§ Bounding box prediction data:
──────

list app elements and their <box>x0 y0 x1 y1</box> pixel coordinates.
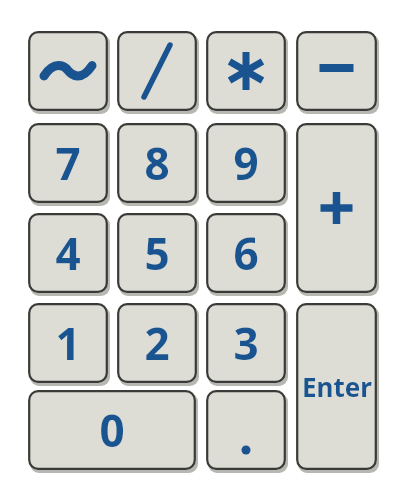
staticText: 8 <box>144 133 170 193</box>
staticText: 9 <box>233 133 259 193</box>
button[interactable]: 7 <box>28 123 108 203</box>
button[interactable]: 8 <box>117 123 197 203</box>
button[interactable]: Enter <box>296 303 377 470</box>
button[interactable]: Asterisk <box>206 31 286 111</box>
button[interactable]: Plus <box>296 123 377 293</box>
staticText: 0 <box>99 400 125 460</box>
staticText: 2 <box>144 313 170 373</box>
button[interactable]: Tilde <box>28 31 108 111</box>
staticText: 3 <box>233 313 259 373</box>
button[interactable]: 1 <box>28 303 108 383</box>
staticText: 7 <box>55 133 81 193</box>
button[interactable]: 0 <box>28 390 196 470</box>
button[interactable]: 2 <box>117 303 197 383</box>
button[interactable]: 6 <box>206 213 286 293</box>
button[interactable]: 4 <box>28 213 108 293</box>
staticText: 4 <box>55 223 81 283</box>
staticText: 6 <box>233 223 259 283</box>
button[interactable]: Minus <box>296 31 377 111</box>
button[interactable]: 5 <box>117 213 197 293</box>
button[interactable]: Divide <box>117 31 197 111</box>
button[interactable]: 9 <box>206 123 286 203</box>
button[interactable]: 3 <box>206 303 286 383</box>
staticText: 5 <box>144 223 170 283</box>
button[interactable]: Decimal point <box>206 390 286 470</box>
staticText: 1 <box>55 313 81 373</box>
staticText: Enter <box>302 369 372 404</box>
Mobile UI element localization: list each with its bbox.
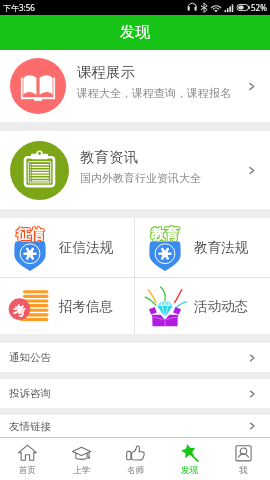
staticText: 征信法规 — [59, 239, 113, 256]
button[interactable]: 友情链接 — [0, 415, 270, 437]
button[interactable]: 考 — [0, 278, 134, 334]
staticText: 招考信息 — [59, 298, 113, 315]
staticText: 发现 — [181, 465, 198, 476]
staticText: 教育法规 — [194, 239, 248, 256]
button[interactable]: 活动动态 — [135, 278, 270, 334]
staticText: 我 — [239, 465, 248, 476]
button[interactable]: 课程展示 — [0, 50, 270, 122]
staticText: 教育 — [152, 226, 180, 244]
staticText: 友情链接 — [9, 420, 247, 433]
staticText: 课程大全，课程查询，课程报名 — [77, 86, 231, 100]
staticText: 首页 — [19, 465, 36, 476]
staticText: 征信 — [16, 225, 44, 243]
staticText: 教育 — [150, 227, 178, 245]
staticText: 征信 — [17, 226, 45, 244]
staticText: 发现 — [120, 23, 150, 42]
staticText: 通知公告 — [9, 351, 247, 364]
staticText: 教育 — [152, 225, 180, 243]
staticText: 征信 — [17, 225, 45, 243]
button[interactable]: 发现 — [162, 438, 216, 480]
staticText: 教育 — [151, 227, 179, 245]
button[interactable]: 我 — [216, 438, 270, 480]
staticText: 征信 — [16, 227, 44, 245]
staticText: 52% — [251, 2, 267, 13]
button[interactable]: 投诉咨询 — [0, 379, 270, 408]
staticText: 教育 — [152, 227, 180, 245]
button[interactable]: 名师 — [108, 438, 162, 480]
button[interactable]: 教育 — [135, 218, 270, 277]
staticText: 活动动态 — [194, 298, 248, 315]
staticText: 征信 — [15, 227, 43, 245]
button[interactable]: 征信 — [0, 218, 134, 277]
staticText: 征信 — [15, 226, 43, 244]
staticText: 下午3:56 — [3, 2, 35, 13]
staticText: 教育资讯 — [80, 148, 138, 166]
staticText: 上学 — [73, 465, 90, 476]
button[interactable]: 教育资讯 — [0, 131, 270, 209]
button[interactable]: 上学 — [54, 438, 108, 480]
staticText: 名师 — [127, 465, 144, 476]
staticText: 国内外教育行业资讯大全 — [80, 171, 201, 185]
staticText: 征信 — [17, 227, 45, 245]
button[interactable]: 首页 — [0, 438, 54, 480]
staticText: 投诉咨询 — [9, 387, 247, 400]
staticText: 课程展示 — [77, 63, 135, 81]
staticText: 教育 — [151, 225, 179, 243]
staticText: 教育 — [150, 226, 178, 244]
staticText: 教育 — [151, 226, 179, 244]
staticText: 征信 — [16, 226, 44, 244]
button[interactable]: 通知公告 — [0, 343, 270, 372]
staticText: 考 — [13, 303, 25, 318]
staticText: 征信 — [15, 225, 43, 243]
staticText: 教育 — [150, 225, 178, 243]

──────

§ WORK ORDER: Give back the entries verbatim. Do not include any picture.

§ ANSWER TO THE EXERCISE:
list app elements and their <box>x0 y0 x1 y1</box> pixel coordinates.
staticText: 8 <box>144 133 170 193</box>
staticText: 9 <box>233 133 259 193</box>
button[interactable]: 7 <box>28 123 108 203</box>
button[interactable]: 8 <box>117 123 197 203</box>
button[interactable]: Enter <box>296 303 377 470</box>
button[interactable]: Asterisk <box>206 31 286 111</box>
button[interactable]: Plus <box>296 123 377 293</box>
staticText: 0 <box>99 400 125 460</box>
staticText: 2 <box>144 313 170 373</box>
button[interactable]: Tilde <box>28 31 108 111</box>
staticText: 3 <box>233 313 259 373</box>
button[interactable]: 1 <box>28 303 108 383</box>
staticText: 7 <box>55 133 81 193</box>
button[interactable]: 0 <box>28 390 196 470</box>
button[interactable]: 2 <box>117 303 197 383</box>
button[interactable]: 6 <box>206 213 286 293</box>
button[interactable]: 4 <box>28 213 108 293</box>
staticText: 4 <box>55 223 81 283</box>
staticText: 6 <box>233 223 259 283</box>
button[interactable]: Minus <box>296 31 377 111</box>
button[interactable]: 5 <box>117 213 197 293</box>
button[interactable]: Divide <box>117 31 197 111</box>
button[interactable]: 9 <box>206 123 286 203</box>
button[interactable]: 3 <box>206 303 286 383</box>
staticText: 5 <box>144 223 170 283</box>
button[interactable]: Decimal point <box>206 390 286 470</box>
staticText: 1 <box>55 313 81 373</box>
staticText: Enter <box>302 369 372 404</box>
Mobile UI element localization: list each with its bbox.
staticText: 征信法规 — [59, 239, 113, 256]
button[interactable]: 友情链接 — [0, 415, 270, 437]
button[interactable]: 考 — [0, 278, 134, 334]
staticText: 招考信息 — [59, 298, 113, 315]
staticText: 发现 — [181, 465, 198, 476]
staticText: 教育法规 — [194, 239, 248, 256]
button[interactable]: 活动动态 — [135, 278, 270, 334]
staticText: 我 — [239, 465, 248, 476]
button[interactable]: 课程展示 — [0, 50, 270, 122]
staticText: 教育 — [152, 226, 180, 244]
staticText: 友情链接 — [9, 420, 247, 433]
staticText: 课程大全，课程查询，课程报名 — [77, 86, 231, 100]
staticText: 首页 — [19, 465, 36, 476]
staticText: 征信 — [16, 225, 44, 243]
staticText: 教育 — [150, 227, 178, 245]
staticText: 征信 — [17, 226, 45, 244]
staticText: 发现 — [120, 23, 150, 42]
staticText: 通知公告 — [9, 351, 247, 364]
staticText: 教育 — [152, 225, 180, 243]
staticText: 征信 — [17, 225, 45, 243]
button[interactable]: 发现 — [162, 438, 216, 480]
staticText: 教育 — [151, 227, 179, 245]
button[interactable]: 我 — [216, 438, 270, 480]
staticText: 征信 — [16, 227, 44, 245]
staticText: 52% — [251, 2, 267, 13]
button[interactable]: 投诉咨询 — [0, 379, 270, 408]
staticText: 教育 — [152, 227, 180, 245]
button[interactable]: 名师 — [108, 438, 162, 480]
button[interactable]: 教育 — [135, 218, 270, 277]
staticText: 活动动态 — [194, 298, 248, 315]
staticText: 征信 — [15, 227, 43, 245]
button[interactable]: 征信 — [0, 218, 134, 277]
staticText: 征信 — [15, 226, 43, 244]
staticText: 下午3:56 — [3, 2, 35, 13]
staticText: 教育资讯 — [80, 148, 138, 166]
staticText: 上学 — [73, 465, 90, 476]
button[interactable]: 教育资讯 — [0, 131, 270, 209]
button[interactable]: 上学 — [54, 438, 108, 480]
staticText: 名师 — [127, 465, 144, 476]
staticText: 国内外教育行业资讯大全 — [80, 171, 201, 185]
staticText: 征信 — [17, 227, 45, 245]
button[interactable]: 首页 — [0, 438, 54, 480]
staticText: 投诉咨询 — [9, 387, 247, 400]
staticText: 课程展示 — [77, 63, 135, 81]
staticText: 教育 — [151, 225, 179, 243]
staticText: 教育 — [150, 226, 178, 244]
staticText: 教育 — [151, 226, 179, 244]
staticText: 征信 — [16, 226, 44, 244]
button[interactable]: 通知公告 — [0, 343, 270, 372]
staticText: 考 — [13, 303, 25, 318]
staticText: 征信 — [15, 225, 43, 243]
staticText: 教育 — [150, 225, 178, 243]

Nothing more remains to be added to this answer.